Your instructions:
What you need to produce from the material below is an exact transcription of the lines from the one with "роботом, которого создал коварный" through the one with "магией и комбо-ударами, чтобы", both included, and no other line.

────────

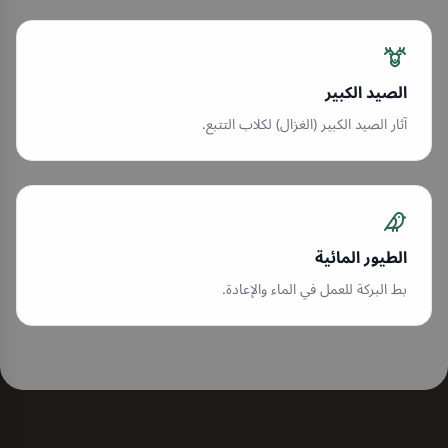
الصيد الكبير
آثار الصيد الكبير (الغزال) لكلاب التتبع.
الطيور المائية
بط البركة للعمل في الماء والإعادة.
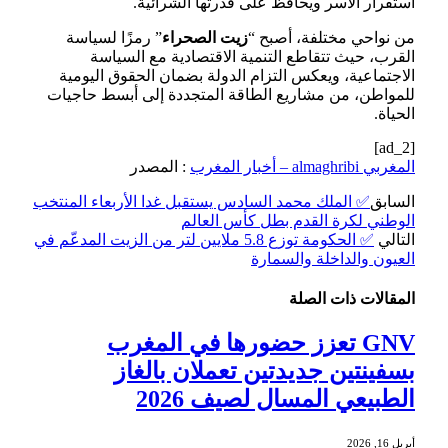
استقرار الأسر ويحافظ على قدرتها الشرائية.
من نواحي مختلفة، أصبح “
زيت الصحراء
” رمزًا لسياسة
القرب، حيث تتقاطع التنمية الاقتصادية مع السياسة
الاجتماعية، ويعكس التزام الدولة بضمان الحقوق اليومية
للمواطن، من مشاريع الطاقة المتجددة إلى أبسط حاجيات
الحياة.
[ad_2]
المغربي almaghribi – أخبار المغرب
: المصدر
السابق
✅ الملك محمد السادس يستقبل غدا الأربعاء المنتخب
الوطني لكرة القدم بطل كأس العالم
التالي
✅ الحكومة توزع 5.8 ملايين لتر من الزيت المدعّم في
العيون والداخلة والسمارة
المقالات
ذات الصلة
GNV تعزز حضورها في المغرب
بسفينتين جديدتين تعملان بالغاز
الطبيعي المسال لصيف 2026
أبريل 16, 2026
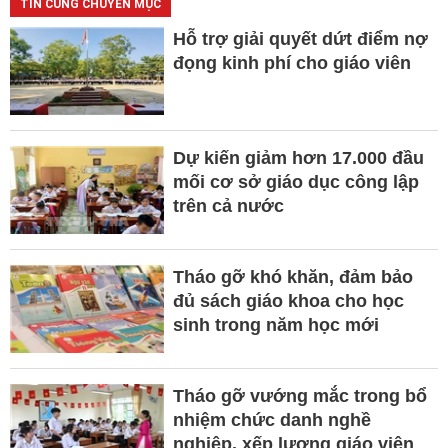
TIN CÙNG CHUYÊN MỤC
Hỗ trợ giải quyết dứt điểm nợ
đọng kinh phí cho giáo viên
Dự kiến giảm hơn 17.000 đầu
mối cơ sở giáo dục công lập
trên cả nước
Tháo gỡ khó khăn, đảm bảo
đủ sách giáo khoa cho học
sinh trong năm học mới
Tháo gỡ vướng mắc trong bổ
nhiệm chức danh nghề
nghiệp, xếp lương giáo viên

────────

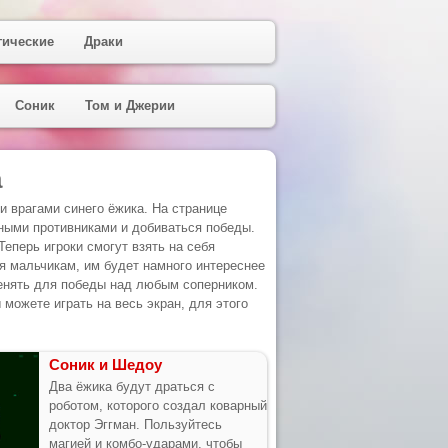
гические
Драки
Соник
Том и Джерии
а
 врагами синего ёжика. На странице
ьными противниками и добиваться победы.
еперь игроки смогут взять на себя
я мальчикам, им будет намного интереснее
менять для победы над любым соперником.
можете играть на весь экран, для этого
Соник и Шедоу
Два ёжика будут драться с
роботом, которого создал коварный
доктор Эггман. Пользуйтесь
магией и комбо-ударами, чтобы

────────

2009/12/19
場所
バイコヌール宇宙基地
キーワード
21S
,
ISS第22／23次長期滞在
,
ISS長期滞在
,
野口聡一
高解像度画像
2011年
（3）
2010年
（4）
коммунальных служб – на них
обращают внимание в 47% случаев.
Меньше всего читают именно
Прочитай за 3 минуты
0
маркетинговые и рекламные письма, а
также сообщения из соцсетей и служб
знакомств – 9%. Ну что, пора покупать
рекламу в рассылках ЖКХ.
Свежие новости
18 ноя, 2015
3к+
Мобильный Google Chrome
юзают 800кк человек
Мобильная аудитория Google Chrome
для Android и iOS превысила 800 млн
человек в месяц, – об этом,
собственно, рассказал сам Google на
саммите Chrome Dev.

────────

Response area:
роботом, которого создал коварный
доктор Эггман. Пользуйтесь
магией и комбо-ударами, чтобы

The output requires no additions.